- **Activity**
Beginning with the first entry, restate the data word for word and leave out the images.

---

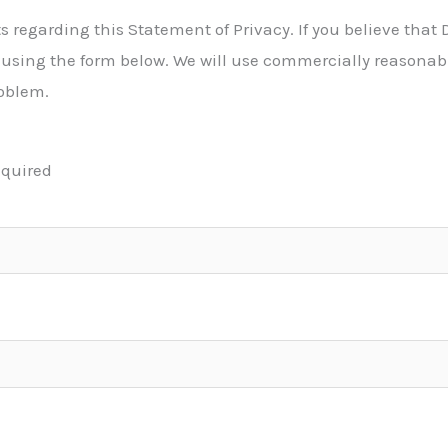
egarding this Statement of Privacy. If you believe that D
using the form below. We will use commercially reasonable
oblem.
equired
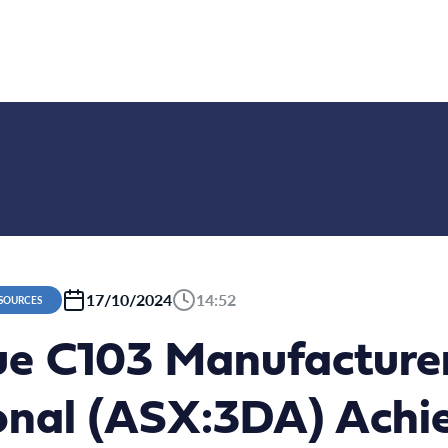
17/10/2024
14:52
ESOURCES
ue C103 Manufactur
ional (ASX:3DA) Achi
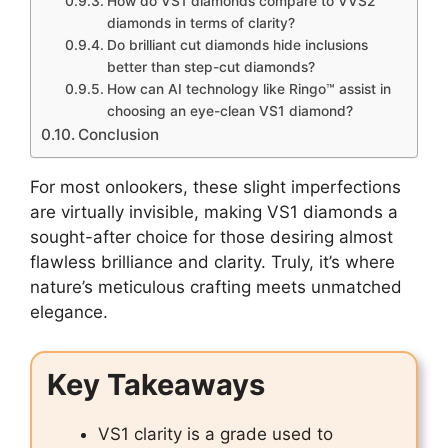
How do VS1 diamonds compare to VVS2
diamonds in terms of clarity?
Do brilliant cut diamonds hide inclusions
better than step-cut diamonds?
How can AI technology like Ringo™ assist in
choosing an eye-clean VS1 diamond?
Conclusion
For most onlookers, these slight imperfections
are virtually invisible, making VS1 diamonds a
sought-after choice for those desiring almost
flawless brilliance and clarity. Truly, it’s where
nature’s meticulous crafting meets unmatched
elegance.
Key Takeaways
VS1 clarity is a grade used to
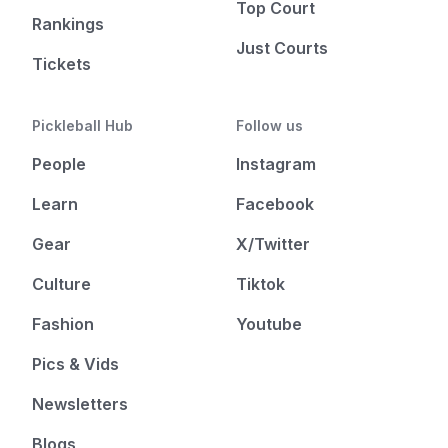
Top Court
Rankings
Just Courts
Tickets
Pickleball Hub
Follow us
People
Instagram
Learn
Facebook
Gear
X/Twitter
Culture
Tiktok
Fashion
Youtube
Pics & Vids
Newsletters
Blogs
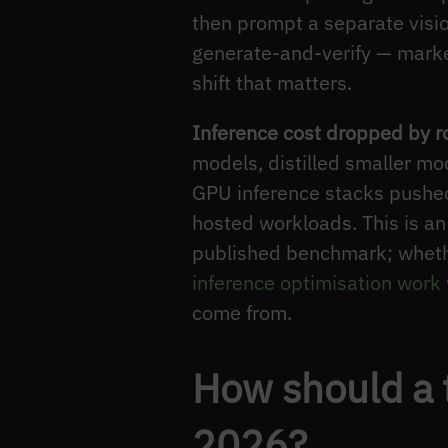
then prompt a separate vision
generate-and-verify — marke
shift that matters.
Inference cost dropped by r
models, distilled smaller mo
GPU inference stacks pushed 
hosted workloads. This is a
published benchmark; wheth
inference optimisation work
come from.
How should a 
2026?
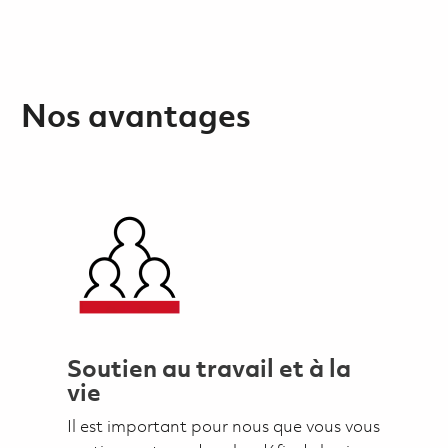
Nos avantages
Soutien au travail et à la
vie
Il est important pour nous que vous vous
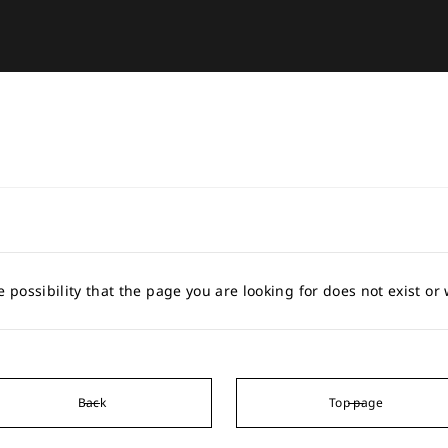
e possibility that the page you are looking for does not exist o
Back
Top page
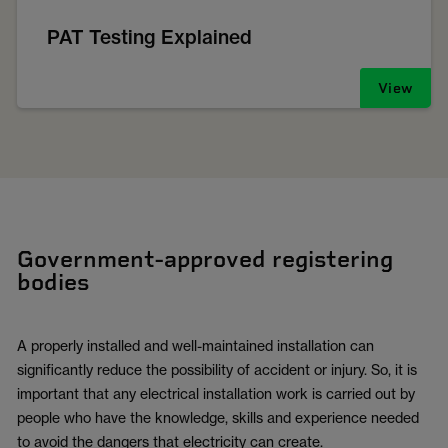
PAT Testing Explained
View
Government-approved registering
bodies
A properly installed and well-maintained installation can
significantly reduce the possibility of accident or injury. So, it is
important that any electrical installation work is carried out by
people who have the knowledge, skills and experience needed
to avoid the dangers that electricity can create.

---

- **Problem solution**
egarding this Statement of Privacy. If you believe that D
using the form below. We will use commercially reasonable
oblem.
equired
17/10/2024
14:52
ESOURCES
ue C103 Manufactur
ional (ASX:3DA) Achi
How do VS1 diamonds compare to VVS2
diamonds in terms of clarity?
Do brilliant cut diamonds hide inclusions
better than step-cut diamonds?
How can AI technology like Ringo™ assist in
choosing an eye-clean VS1 diamond?
Conclusion
For most onlookers, these slight imperfections
are virtually invisible, making VS1 diamonds a
sought-after choice for those desiring almost
flawless brilliance and clarity. Truly, it’s where
nature’s meticulous crafting meets unmatched
elegance.
Key Takeaways
VS1 clarity is a grade used to
Top Court
Rankings
Just Courts
Tickets
Pickleball Hub
Follow us
People
Instagram
Learn
Facebook
Gear
X/Twitter
Culture
Tiktok
Fashion
Youtube
Pics & Vids
Newsletters
Blogs
then prompt a separate vision
generate-and-verify — marke
shift that matters.
Inference cost dropped by r
models, distilled smaller mo
GPU inference stacks pushed 
hosted workloads. This is a
published benchmark; wheth
inference optimisation work
come from.
How should a 
2026?
Nos avantages
Soutien au travail et à la
vie
Il est important pour nous que vous vous
e possibility that the page you are looking for does not exist o
Back
Top page
PAT Testing Explained
View
Government-approved registering
bodies
A properly installed and well-maintained installation can
significantly reduce the possibility of accident or injury. So, it is
important that any electrical installation work is carried out by
people who have the knowledge, skills and experience needed
to avoid the dangers that electricity can create.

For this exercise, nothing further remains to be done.